Germany: Too sluggish for digital services?

In January, the first big industry show of the year, the Consumer Electronics Show (CES), drew visitors to Las Vegas. The trends and products on display were not new and most of them were not really surprising either. Smart home, Internet of Things (IoT), connected cars, wearables and drones – not old hat yet but also not exactly red-hot.


Digital components…

That’s why it’s worth just taking a step back at this stage, in order to take in the bigger picture. If you do this, it soon becomes clear that there’s scarcely a product around today that doesn’t have a digital component. And if you do find one, there is a high likelihood that a digital component for it is already under development.


… as an innovation driver

OK, so we are still talking about consumer goods and not about business and much less, business IT. But that doesn’t mean that the situation there is any different. Digitalisation is going to change our world every bit as much as the invention of printing, the steam engine or the car – in our day-to-day lives and in the way we work. Germany, with its tradition of being an exporting nation, a land of engineers and automobile and machinery builders, has to make sure that, as an innovator, it doesn’t let itself become a bit-player in the digitalisation game.
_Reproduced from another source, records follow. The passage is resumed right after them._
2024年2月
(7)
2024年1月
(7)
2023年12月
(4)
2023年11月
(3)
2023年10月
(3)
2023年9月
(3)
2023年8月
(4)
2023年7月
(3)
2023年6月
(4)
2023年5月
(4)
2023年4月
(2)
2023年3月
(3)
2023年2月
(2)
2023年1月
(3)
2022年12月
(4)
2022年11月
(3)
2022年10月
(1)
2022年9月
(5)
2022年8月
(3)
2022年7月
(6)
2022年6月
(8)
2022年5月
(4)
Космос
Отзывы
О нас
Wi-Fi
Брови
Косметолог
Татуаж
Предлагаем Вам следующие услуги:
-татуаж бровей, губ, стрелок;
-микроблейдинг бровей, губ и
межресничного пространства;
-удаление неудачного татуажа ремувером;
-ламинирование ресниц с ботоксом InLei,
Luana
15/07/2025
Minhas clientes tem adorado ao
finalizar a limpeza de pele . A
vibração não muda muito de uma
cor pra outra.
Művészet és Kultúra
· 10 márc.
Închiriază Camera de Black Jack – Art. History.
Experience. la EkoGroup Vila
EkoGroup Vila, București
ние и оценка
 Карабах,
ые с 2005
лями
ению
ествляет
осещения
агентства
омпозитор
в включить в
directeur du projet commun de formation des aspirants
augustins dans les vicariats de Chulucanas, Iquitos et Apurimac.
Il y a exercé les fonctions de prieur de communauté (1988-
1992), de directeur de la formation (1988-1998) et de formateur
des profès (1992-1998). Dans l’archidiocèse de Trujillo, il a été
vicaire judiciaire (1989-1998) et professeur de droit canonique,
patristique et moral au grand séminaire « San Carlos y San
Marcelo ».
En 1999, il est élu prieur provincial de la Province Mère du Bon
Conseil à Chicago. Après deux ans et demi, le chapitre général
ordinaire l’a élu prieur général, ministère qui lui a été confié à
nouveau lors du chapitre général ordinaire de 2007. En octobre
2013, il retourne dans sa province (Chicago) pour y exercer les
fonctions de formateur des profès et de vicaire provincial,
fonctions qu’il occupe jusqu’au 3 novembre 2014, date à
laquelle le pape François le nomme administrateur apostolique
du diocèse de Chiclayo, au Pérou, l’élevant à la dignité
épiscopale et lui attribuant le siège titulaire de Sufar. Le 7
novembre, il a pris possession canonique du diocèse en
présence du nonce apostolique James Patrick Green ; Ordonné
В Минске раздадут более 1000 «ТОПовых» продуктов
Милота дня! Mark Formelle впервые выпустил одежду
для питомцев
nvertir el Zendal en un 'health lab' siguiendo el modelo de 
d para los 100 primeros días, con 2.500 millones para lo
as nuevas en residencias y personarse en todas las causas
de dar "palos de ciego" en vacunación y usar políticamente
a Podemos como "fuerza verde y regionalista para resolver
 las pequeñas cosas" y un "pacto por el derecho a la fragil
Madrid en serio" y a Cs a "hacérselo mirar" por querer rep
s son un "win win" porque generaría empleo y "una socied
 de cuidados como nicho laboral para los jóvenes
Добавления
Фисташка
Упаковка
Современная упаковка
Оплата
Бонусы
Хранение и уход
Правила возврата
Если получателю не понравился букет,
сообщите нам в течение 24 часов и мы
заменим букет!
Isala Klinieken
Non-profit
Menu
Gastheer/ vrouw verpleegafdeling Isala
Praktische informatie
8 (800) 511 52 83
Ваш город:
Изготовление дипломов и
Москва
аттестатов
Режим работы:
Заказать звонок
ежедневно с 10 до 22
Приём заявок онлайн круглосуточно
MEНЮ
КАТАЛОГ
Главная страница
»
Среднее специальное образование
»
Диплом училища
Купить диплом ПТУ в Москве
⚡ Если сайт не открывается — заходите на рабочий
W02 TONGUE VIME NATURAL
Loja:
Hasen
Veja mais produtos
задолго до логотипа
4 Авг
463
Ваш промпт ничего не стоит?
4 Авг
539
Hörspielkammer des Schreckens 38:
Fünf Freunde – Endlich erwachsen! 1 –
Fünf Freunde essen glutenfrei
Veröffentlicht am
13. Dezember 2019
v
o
Thinking of tomorrow’s key markets

It may just be an isolated case, but when an Internet company can get a driverless car to market quicker than a traditional manufacturing company, it certainly makes you think. No question, a lot is being done and a lot of money is being invested. When it comes to Industry 4.0, Germany’s flagship companies, its trade associations and its industrial forums, together with the German government, are clearly demonstrating how to contribute to shaping digital trends and how to secure the key markets of tomorrow.


German angst?

But it is also true that this approach does not resonate across the board. In its survey “Views from around the world”, Microsoft discovered that globally, 85% of all people associate IT and the Internet with a positive development both for business and society. But only 60% of those questioned in Germany saw any correlation between these two things and innovation and only 56% identified any positive effects on productivity. And while in emerging nations, 80% of those questioned believe that IT start-up companies should be given better conditions, only 54% of Germans voiced the same opinion.


The industry needs to address this state of affairs. Because without enough acceptance by society at large, they are going to have a hard time keeping pace with global competition.